Harnessing Sparsification in Federated Learning: A Secure, Efficient, and Differentially Private Realization
Shuangqing Xu 1, Yifeng Zheng 2, Zhongyun Hua 1
Published on arXiv
2511.07123
Model Inversion Attack
OWASP ML Top 10 — ML03
Key Finding
Clover achieves utility comparable to vanilla FL with central DP while reducing inter-server communication by orders of magnitude over ORAM, with malicious-server security adding only 2.67× communication overhead over the semi-honest variant
Clover
Novel technique introduced
Federated learning (FL) enables multiple clients to jointly train a model by sharing only gradient updates for aggregation instead of raw data. Due to the transmission of very high-dimensional gradient updates from many clients, FL is known to suffer from a communication bottleneck. Meanwhile, the gradients shared by clients as well as the trained model may also be exploited for inferring private local datasets, making privacy still a critical concern in FL. We present Clover, a novel system framework for communication-efficient, secure, and differentially private FL. To tackle the communication bottleneck in FL, Clover follows a standard and commonly used approach-top-k gradient sparsification, where each client sparsifies its gradient update such that only k largest gradients (measured by magnitude) are preserved for aggregation. Clover provides a tailored mechanism built out of a trending distributed trust setting involving three servers, which allows to efficiently aggregate multiple sparse vectors (top-k sparsified gradient updates) into a dense vector while hiding the values and indices of non-zero elements in each sparse vector. This mechanism outperforms a baseline built on the general distributed ORAM technique by several orders of magnitude in server-side communication and runtime, with also smaller client communication cost. We further integrate this mechanism with a lightweight distributed noise generation mechanism to offer differential privacy (DP) guarantees on the trained model. To harden Clover with security against a malicious server, we devise a series of lightweight mechanisms for integrity checks on the server-side computation.
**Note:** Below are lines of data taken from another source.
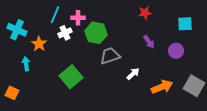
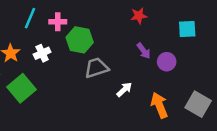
white cross: (65, 33) -> (42, 53), moved
purple circle: (176, 51) -> (167, 62), moved
green square: (71, 77) -> (21, 88), moved
orange arrow: (162, 87) -> (159, 105), turned -90

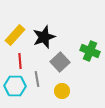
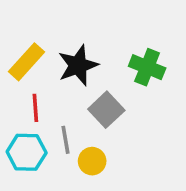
green cross: (90, 51) -> (147, 67), moved
yellow circle: (62, 91) -> (92, 161), moved

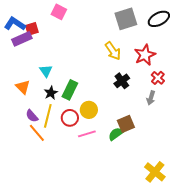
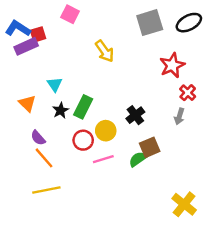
yellow arrow: (113, 51) -> (105, 51), moved
black cross: (122, 81) -> (135, 115), moved
yellow line: (48, 116) -> (46, 190), moved, turned 65

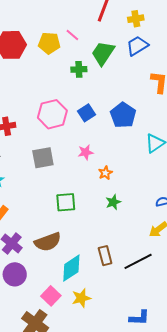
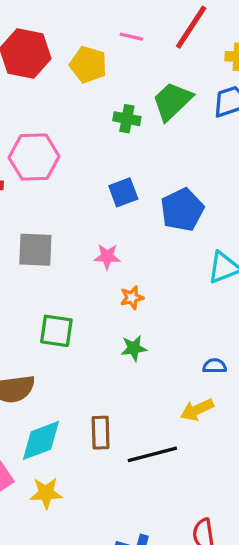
pink line: (72, 35) -> (131, 37), moved, turned -40
pink hexagon: (52, 114) -> (34, 157), moved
Extensive experiments show that Clover can achieve utility comparable to vanilla FL with central DP, with promising performance.
Key Contributions
- Novel secure sparse vector aggregation mechanism for top-k sparsified gradients in a three-server distributed trust setting, outperforming ORAM-based baseline by orders of magnitude in communication and runtime
- Integration with a lightweight distributed noise generation mechanism providing differential privacy guarantees on the aggregated model
- Lightweight integrity check mechanisms hardening the system against malicious servers with only modest overhead (2.67× inter-server communication, 3.67× server runtime vs. semi-honest counterpart)
🛡️ Threat Analysis
Clover's core motivation and design is preventing an adversarial server from reconstructing clients' private training data from shared gradient updates; the secure aggregation mechanism hides both gradient values and indices to thwart gradient inversion attacks (explicitly citing ZhuLH19-style threats), matching the guideline that FL secure aggregation defending against gradient leakage qualifies as ML03.